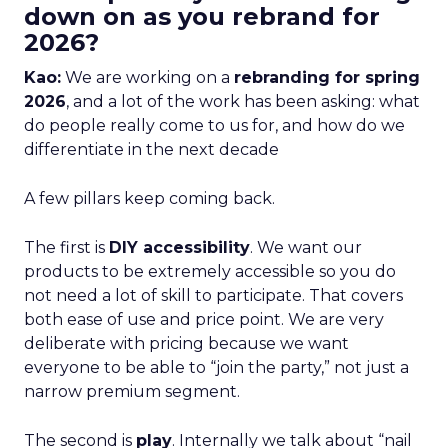
down on as you rebrand for
2026?
Kao:
We are working on a
rebranding for spring
2026
, and a lot of the work has been asking: what
do people really come to us for, and how do we
differentiate in the next decade
A few pillars keep coming back.
The first is
DIY accessibility
. We want our
products to be extremely accessible so you do
not need a lot of skill to participate. That covers
both ease of use and price point. We are very
deliberate with pricing because we want
everyone to be able to “join the party,” not just a
narrow premium segment.
The second is
play
. Internally we talk about “nail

□ □ □ □ □ □ □

## What you should do
Where does "want" occur in the data? Copy each line that has it.

## Solved problem
. We want our
deliberate with pricing because we want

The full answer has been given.